En los últimos meses se abrió camino, en nuestra comunicación, la apelación a la IA como palabra última de validación. Si algo es o no verdad ya no parecería materia de discusión: se pregunta a la IA y listo. Palabra santa. Si uno pregunta a Grok si existe una “industria del juicio” en Argentina, por ejemplo, responderá que sí. ChatGPT también. Si uno lee luego las justificaciones, verá que en verdad describen un debate, en el que las cámaras empresariales y las ART dicen que sí y el resto de las voces dicen que no. Pero Grok y ChatGPT toman partido y responden que sí. La empresa china DeepSeek, en cambio, prefiere mantenerse neutral e informa que hay un debate al respecto.

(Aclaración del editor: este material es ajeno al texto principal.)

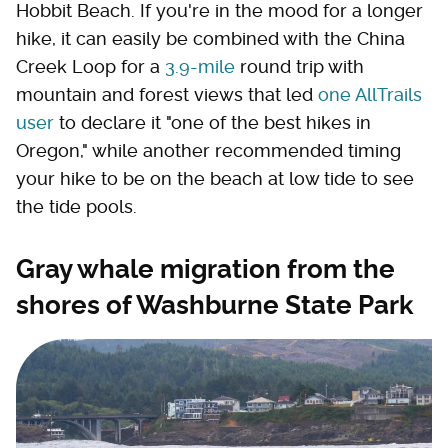
Hobbit Beach. If you're in the mood for a longer
hike, it can easily be combined with the China
Creek Loop for a
3.9-mile
round trip with
mountain and forest views that led
one AllTrails
user
to declare it "one of the best hikes in
Oregon," while another recommended timing
your hike to be on the beach at low tide to see
the tide pools.
Gray whale migration from the
shores of Washburne State Park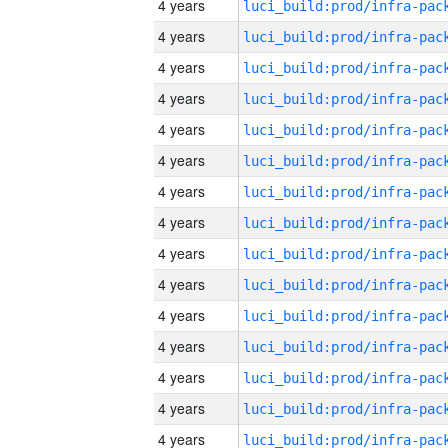
4 years
4 years
4 years
4 years
4 years
4 years
4 years
4 years
4 years
4 years
4 years
4 years
4 years
4 years
4 years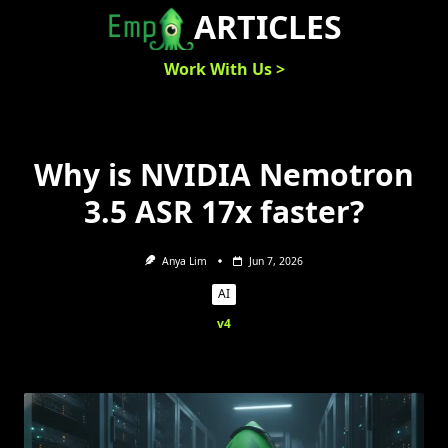
Skip
ARTICLES
to
content
Work With Us >
Why is NVIDIA Nemotron
3.5 ASR 17x faster?
Anya Lim
Jun 7, 2026
AI
v4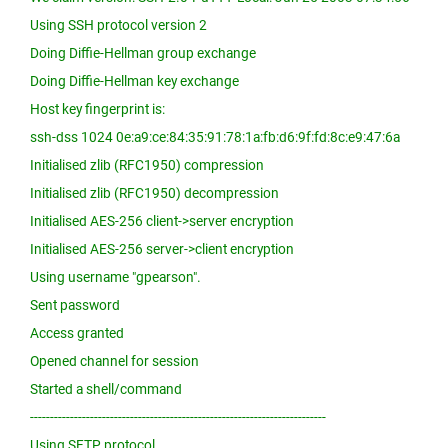
Using SSH protocol version 2
Doing Diffie-Hellman group exchange
Doing Diffie-Hellman key exchange
Host key fingerprint is:
ssh-dss 1024 0e:a9:ce:84:35:91:78:1a:fb:d6:9f:fd:8c:e9:47:6a
Initialised zlib (RFC1950) compression
Initialised zlib (RFC1950) decompression
Initialised AES-256 client->server encryption
Initialised AES-256 server->client encryption
Using username "gpearson".
Sent password
Access granted
Opened channel for session
Started a shell/command
--------------------------------------------------------------------------
Using SFTP protocol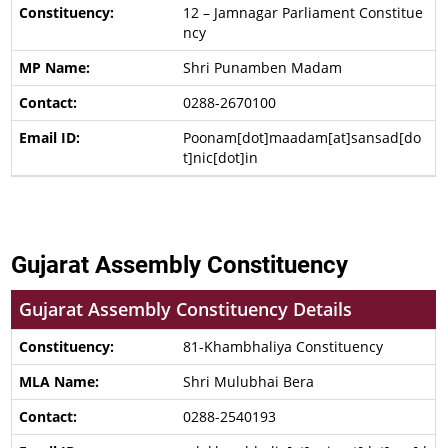
12 – Jamnagar Parliament Constitue
ncy
Shri Punamben Madam
0288-2670100
Poonam[dot]maadam[at]sansad[do
t]nic[dot]in
Gujarat Assembly Constituency
Gujarat Assembly Constituency Details
81-Khambhaliya Constituency
Shri Mulubhai Bera
0288-2540193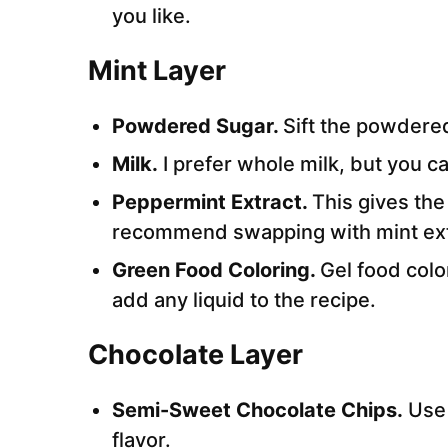
you like.
Mint Layer
Powdered Sugar.
Sift the powdere
Milk.
I prefer whole milk, but you ca
Peppermint Extract.
This gives the
recommend swapping with mint ext
Green Food Coloring.
Gel food col
add any liquid to the recipe.
Chocolate Layer
Semi-Sweet Chocolate Chips.
Use 
flavor.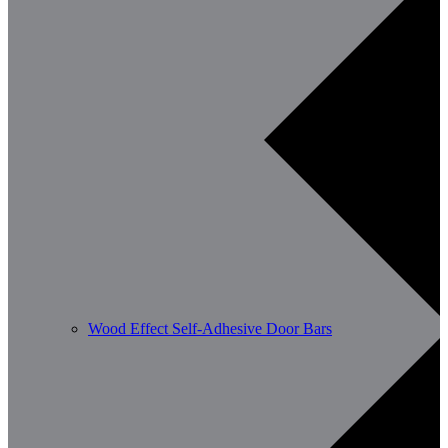
Wood Effect Self-Adhesive Door Bars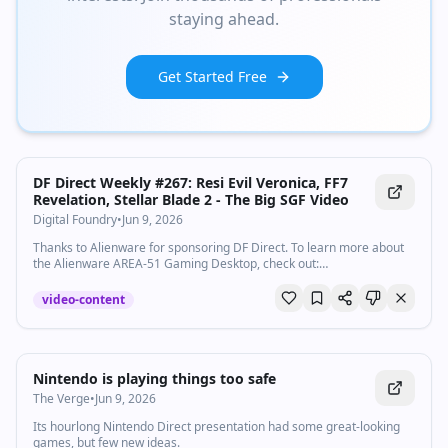
staying ahead.
Get Started Free
Watch inline with Premium
DF Direct Weekly #267: Resi Evil Veronica, FF7
Revelation, Stellar Blade 2 - The Big SGF Video
Digital Foundry
•
Jun 9, 2026
Thanks to Alienware for sponsoring DF Direct. To learn more about
the Alienware AREA-51 Gaming Desktop, check out:
http://aw.gg/digitalfoundry Taped before we produced our Xbox
Showcase coverage, it's John, Rich and Oliver at their respective
video-content
microphones to discuss all the big games at the recent Summer
Game Fest. Geoff came good - as this excellent line-up of titles
reveals. Examine the DF Website: https://digitalfoundry.net Go here
to check out DF merch! https://store.digitalfoundry.net Subscribe for
more Digital Foundry: http://bit.ly/DFSubscribe 0:00:00 Introduction
Nintendo is playing things too safe
0:02:30 Sponsored by Alienware 0:03:49 Final Fantasy 7 Revelation
The Verge
•
Jun 9, 2026
0:11:56 Resident Evil Veronica 0:20:41 Stellar Blade: Blood Rain
0:25:56 Mighty Cuphead Adventures 0:30:46 Alien Isolation 2 0:34:42
Its hourlong Nintendo Direct presentation had some great-looking
Gen Atlas 0:41:44 Clutch 0:46:33 Crossfire 0:54:03 Virtua Fighter
games, but few new ideas.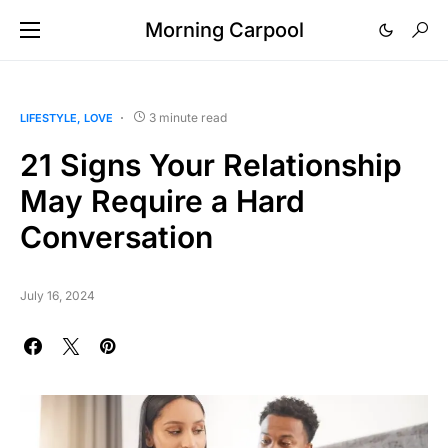
Morning Carpool
3 minute read
LIFESTYLE
LOVE
21 Signs Your Relationship
May Require a Hard
Conversation
July 16, 2024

Propiedad de billonarios, algunas de las IA más utilizadas son conocidas por basarse en algoritmos que tienen un sesgo hacia la derecha: suelen responder favoreciendo más a las posturas de derecha. Un usuario consiguió que Grok mismo lo reconociera y admitiera que eso se acentuó luego de que Elon Musk comprara la compañía. Además, Grok responde a cada usuario según su historial de opiniones: a cada uno ofrece una “verdad” acorde a sus creencias.
Pero ni siquiera haría falta que Musk y sus colegas “toquen” el algoritmo o construyan perfiles de usuarios. La IA funciona sintetizando lo que los humanos decimos o dejamos escrito. Si cámaras empresariales, funcionarios, periodistas, abogados corporativos repiten mucho “industria del juicio” y los diarios y portales levantan la expresión, para la IA pasa a existir. Sumémosle que una porción cada vez mayor de los textos de los que se nutre la IA los hizo la propia IA regurgitando tonterías humanas. El loop va irá dejando capas sedimentadas de “verdades” hasta que ya no haya manera de distinguir realidad de ficción.
¿Dónde podrá apoyarse hoy algo parecido a la verdad? ¿Qué defensa nos queda frente a la montaña de estupidez que las redes y los algoritmos potencian (redes y algoritmos –no lo olvidemos– enteramente manejados por millonarios)? ¿Qué sostendrá el pensamiento crítico, ahora que el impulso básico que lo anima –ponerse a buscar información uno mismo– ha sido hackeado? Quedan pocos bastiones, que resisten como pueden. En especial, los campos científicos o académicos, que producen conocimiento con métodos reglados, con procedimientos a la vista de cualquiera y bajo control de los pares (justamente lo contrario a los algoritmos secretos que nos imponen las corporaciones), sostenidos por las universidades e institutos de investigación. Y las maestras y profesores que los difunden en escuelas cada vez más deterioradas, a las que asisten niños cada vez más absorbidos por las pantallas y sus “verdades”.
¿Será por eso que las derechas en todo el mundo han convertido a la educación, a las universidades y la investigación en sus enemigos?
Preguntáselo a ChatGPT antes de que cambie la respuesta.